A principal explicação para esse descompasso está na dinâmica de compra da indústria. Especialistas do mercado apontam que as empresas do setor adquirem matéria-prima com antecedência de seis a doze meses.

Isso significa que os chocolates vendidos nesta Páscoa foram produzidos com cacau comprado quando os preços estavam em níveis históricos elevados, chegando a custar entre US$ 6 mil e US$ 10 mil por tonelada.

Essa defasagem entre compra e venda impede que a queda recente do cacau tenha impacto imediato no preço final ao consumidor.

Recuperação de margens da indústria

Outro fator relevante é o comportamento estratégico das indústrias. Após anos de margens apertadas causadas pela escassez global de cacau, empresas do setor estão priorizando a recomposição de lucros.

Analistas do agronegócio avaliam que, diante desse contexto, a tendência é que as companhias segurem repasses de redução de custos até estabilizar sua rentabilidade. Na prática, isso prolonga o período de preços elevados no varejo.

O que causou a alta?

Problemas climáticos e quebra de safra

O aumento expressivo dos preços do cacau em 2024 foi impulsionado por uma combinação de fatores climáticos e produtivos. Países africanos como Costa do Marfim e Gana, responsáveis por grande parte da produção mundial, enfrentaram eventos climáticos adversos ligados ao El Niño.

Secas prolongadas e chuvas fora de época prejudicaram as lavouras, além do avanço de pragas e doenças. No Brasil, a produção também foi impactada, contribuindo para a redução da oferta global.

Disputa internacional pela matéria-prima

Com a escassez, mercados de maior poder aquisitivo, como Europa e Estados Unidos, passaram a competir de forma mais agressiva pelo cacau disponível. Esse movimento pressionou ainda mais os preços, afetando países importadores como o Brasil.

A indústria nacional depende majoritariamente da produção interna, mas cerca de 20% da matéria-prima utilizada vem do exterior, o que amplifica os efeitos das oscilações globais.

Por que o preço caiu?

Recuperação da produção global

A partir do segundo semestre de 2024, o cenário começou a mudar. A melhora das condições climáticas favoreceu a recuperação das lavouras, resultando em aumento da produção mundial.

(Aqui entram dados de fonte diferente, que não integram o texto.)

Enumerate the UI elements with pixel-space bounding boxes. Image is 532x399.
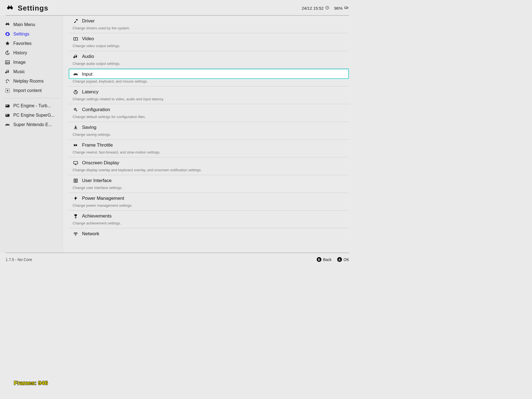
settings-row-network[interactable]: Network <box>68 228 349 239</box>
version-text: 1.7.5 - No Core <box>6 257 32 262</box>
sidebar-item-label: Music <box>13 69 25 74</box>
settings-row-label: Power Management <box>82 196 124 201</box>
hint-ok: A OK <box>337 257 349 262</box>
latency-icon <box>73 89 79 94</box>
playlist-item[interactable]: PC Engine SuperG... <box>2 111 60 120</box>
sidebar-item-label: Image <box>13 60 25 65</box>
retroarch-icon <box>4 22 11 27</box>
settings-row-description: Change user interface settings. <box>69 186 349 193</box>
retroarch-logo-icon <box>6 5 14 12</box>
hint-ok-label: OK <box>344 257 349 262</box>
fastforward-icon <box>73 143 79 148</box>
sidebar-item-label: Favorites <box>13 41 32 46</box>
settings-row-label: Input <box>82 71 93 77</box>
settings-row-driver[interactable]: Driver Change drivers used by the system… <box>68 16 349 33</box>
star-icon <box>4 41 11 46</box>
datetime-text: 24/12 15:52 <box>302 6 324 11</box>
sidebar-item-history[interactable]: History <box>2 48 60 58</box>
settings-row-label: Onscreen Display <box>82 160 119 166</box>
footer: 1.7.5 - No Core B Back A OK <box>6 253 349 266</box>
settings-row-configuration[interactable]: Configuration Change default settings fo… <box>68 104 349 122</box>
settings-row-label: Frame Throttle <box>82 142 113 148</box>
sidebar-item-label: Main Menu <box>13 22 35 27</box>
sidebar-item-label: History <box>13 50 27 55</box>
settings-row-latency[interactable]: Latency Change settings related to video… <box>68 86 349 104</box>
status-bar: 24/12 15:52 96% <box>302 6 349 11</box>
display-icon <box>73 160 79 165</box>
settings-row-description: Change drivers used by the system. <box>69 26 349 33</box>
sidebar-item-label: Settings <box>13 32 29 37</box>
cog-icon <box>4 32 11 37</box>
hint-back: B Back <box>317 257 332 262</box>
trophy-icon <box>73 214 79 219</box>
settings-row-label: Saving <box>82 125 96 130</box>
clock-icon <box>325 6 329 11</box>
settings-list: Driver Change drivers used by the system… <box>63 16 355 253</box>
settings-row-description: Change saving settings. <box>69 132 349 139</box>
sidebar-item-image[interactable]: Image <box>2 58 60 67</box>
settings-row-description: Change video output settings. <box>69 44 349 51</box>
playlist-item[interactable]: PC Engine - Turb... <box>2 101 60 111</box>
settings-row-power-management[interactable]: Power Management Change power management… <box>68 193 349 210</box>
settings-row-saving[interactable]: Saving Change saving settings. <box>68 122 349 139</box>
settings-row-audio[interactable]: Audio Change audio output settings. <box>68 51 349 68</box>
history-icon <box>4 50 11 55</box>
battery-percent: 96% <box>334 6 342 11</box>
sidebar-item-main-menu[interactable]: Main Menu <box>2 20 60 29</box>
gamepad-icon <box>73 72 79 77</box>
settings-row-description: Change audio output settings. <box>69 62 349 68</box>
plus-box-icon <box>4 88 11 93</box>
page-title: Settings <box>18 4 48 12</box>
bolt-icon <box>73 196 79 201</box>
sidebar-separator <box>3 98 59 98</box>
settings-row-description: Change power management settings. <box>69 203 349 210</box>
playlist-item[interactable]: Super Nintendo E... <box>2 120 60 129</box>
wifi-icon <box>73 231 79 236</box>
gamepad-icon <box>4 122 11 127</box>
settings-row-description: Change achievement settings. <box>69 221 349 228</box>
image-icon <box>4 60 11 65</box>
settings-row-achievements[interactable]: Achievements Change achievement settings… <box>68 210 349 228</box>
settings-row-description: Change display overlay and keyboard over… <box>69 168 349 175</box>
settings-row-description: Change default settings for configuratio… <box>69 115 349 122</box>
battery-icon <box>344 6 349 11</box>
settings-row-label: Video <box>82 36 94 42</box>
sidebar-item-netplay-rooms[interactable]: Netplay Rooms <box>2 76 60 86</box>
hint-back-label: Back <box>323 257 332 262</box>
sidebar-item-import-content[interactable]: Import content <box>2 86 60 95</box>
settings-row-video[interactable]: Video Change video output settings. <box>68 33 349 51</box>
settings-row-label: User Interface <box>82 178 112 183</box>
a-button-icon: A <box>337 257 342 262</box>
settings-row-label: Driver <box>82 18 94 24</box>
tools-icon <box>73 19 79 24</box>
settings-row-label: Achievements <box>82 213 112 219</box>
settings-row-description: Change joypad, keyboard, and mouse setti… <box>69 79 349 86</box>
playlist-item-label: Super Nintendo E... <box>13 122 52 127</box>
settings-row-user-interface[interactable]: User Interface Change user interface set… <box>68 175 349 193</box>
card-icon <box>4 113 11 118</box>
settings-row-description: Change settings related to video, audio … <box>69 97 349 104</box>
settings-row-label: Configuration <box>82 107 110 112</box>
sidebar-item-label: Import content <box>13 88 42 93</box>
music-icon <box>4 69 11 74</box>
settings-row-label: Latency <box>82 89 99 95</box>
settings-row-label: Network <box>82 231 99 237</box>
settings-row-input[interactable]: Input Change joypad, keyboard, and mouse… <box>68 68 349 86</box>
netplay-icon <box>4 79 11 84</box>
sidebar-item-label: Netplay Rooms <box>13 79 44 84</box>
settings-row-description: Change rewind, fast-forward, and slow-mo… <box>69 150 349 157</box>
header: Settings 24/12 15:52 96% <box>0 0 355 15</box>
b-button-icon: B <box>317 257 321 262</box>
settings-row-onscreen-display[interactable]: Onscreen Display Change display overlay … <box>68 157 349 175</box>
config-icon <box>73 107 79 112</box>
sidebar: Main MenuSettingsFavoritesHistoryImageMu… <box>0 16 63 253</box>
playlist-item-label: PC Engine SuperG... <box>13 113 55 118</box>
settings-row-frame-throttle[interactable]: Frame Throttle Change rewind, fast-forwa… <box>68 139 349 157</box>
audio-icon <box>73 54 79 59</box>
sidebar-item-favorites[interactable]: Favorites <box>2 39 60 48</box>
list-icon <box>73 178 79 183</box>
sidebar-item-music[interactable]: Music <box>2 67 60 76</box>
sidebar-item-settings[interactable]: Settings <box>2 29 60 39</box>
card-icon <box>4 103 11 108</box>
video-icon <box>73 36 79 41</box>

Relatórios de mercado indicam que a safra 2024/25 cresceu cerca de 11%, encerrando um ciclo de três anos consecutivos de déficit global. Esse aumento na oferta contribuiu diretamente para a queda dos preços pagos aos produtores.

Redução da demanda industrial

Outro fator importante foi a queda na demanda. Com o cacau em níveis recordes, a indústria passou a adaptar suas fórmulas, reduzindo a quantidade de manteiga de cacau e substituindo o ingrediente por outras gorduras vegetais.

Além disso, houve redução no tamanho de produtos, estratégia comum para conter custos sem elevar ainda mais os preços finais. Com menor necessidade de matéria-prima, as moageiras diminuíram as compras, pressionando os preços no campo.

Quando o chocolate pode ficar mais barato?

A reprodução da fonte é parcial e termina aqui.